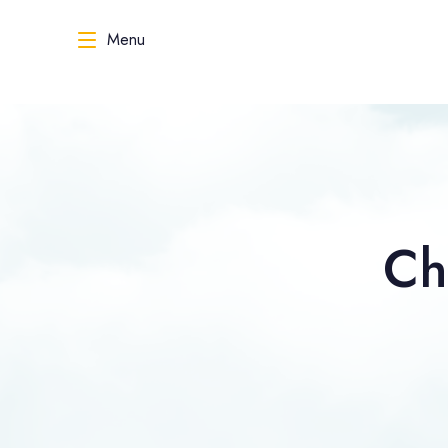
Menu
Ch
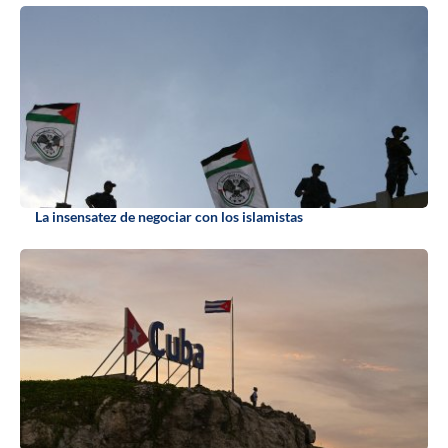
La insensatez de negociar con los islamistas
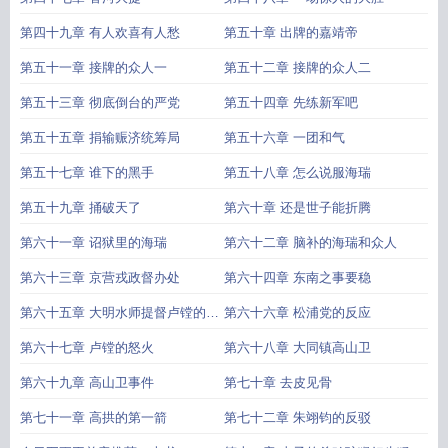
第四十九章 有人欢喜有人愁
第五十章 出牌的嘉靖帝
第五十一章 接牌的众人一
第五十二章 接牌的众人二
第五十三章 彻底倒台的严党
第五十四章 先练新军吧
第五十五章 捐输赈济统筹局
第五十六章 一团和气
第五十七章 谁下的黑手
第五十八章 怎么说服海瑞
第五十九章 捅破天了
第六十章 还是世子能折腾
第六十一章 诏狱里的海瑞
第六十二章 脑补的海瑞和众人
第六十三章 京营戎政督办处
第六十四章 东南之事要稳
第六十五章 大明水师提督卢镗的警
第六十六章 松浦党的反应
告
第六十七章 卢镗的怒火
第六十八章 大同镇高山卫
第六十九章 高山卫事件
第七十章 去皮见骨
第七十一章 高拱的第一箭
第七十二章 朱翊钧的反驳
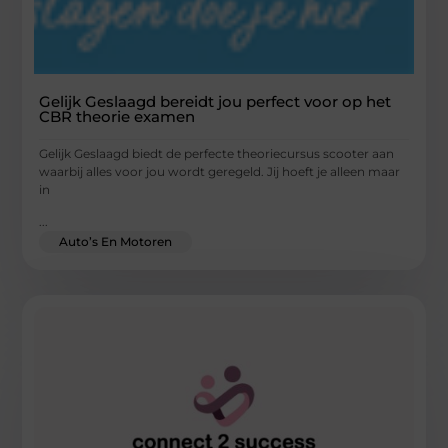
Gelijk Geslaagd bereidt jou perfect voor op het
CBR theorie examen
Gelijk Geslaagd biedt de perfecte theoriecursus scooter aan
waarbij alles voor jou wordt geregeld. Jij hoeft je alleen maar
in
...
Auto’s En Motoren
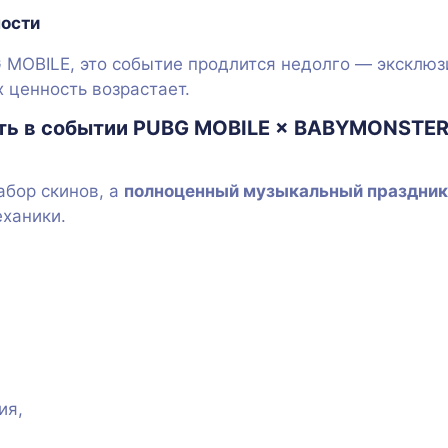
ности
G MOBILE, это событие продлится недолго — эксклю
х ценность возрастает.
вать в событии PUBG MOBILE × BABYMONSTE
абор скинов, а
полноценный музыкальный праздник
ханики.
ия,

**Exercise**
For this exercise, retype exactly, and only, the lines from the line with "Gelijk Geslaagd biedt" through the last line of the material above, both included. Pictures stay out.

**Answer for this exercise**
Gelijk Geslaagd biedt de perfecte theoriecursus scooter aan
waarbij alles voor jou wordt geregeld. Jij hoeft je alleen maar
in
...
Auto’s En Motoren
ности
G MOBILE, это событие продлится недолго — эксклю
х ценность возрастает.
вать в событии PUBG MOBILE × BABYMONSTE
абор скинов, а
полноценный музыкальный праздник
ханики.
ия,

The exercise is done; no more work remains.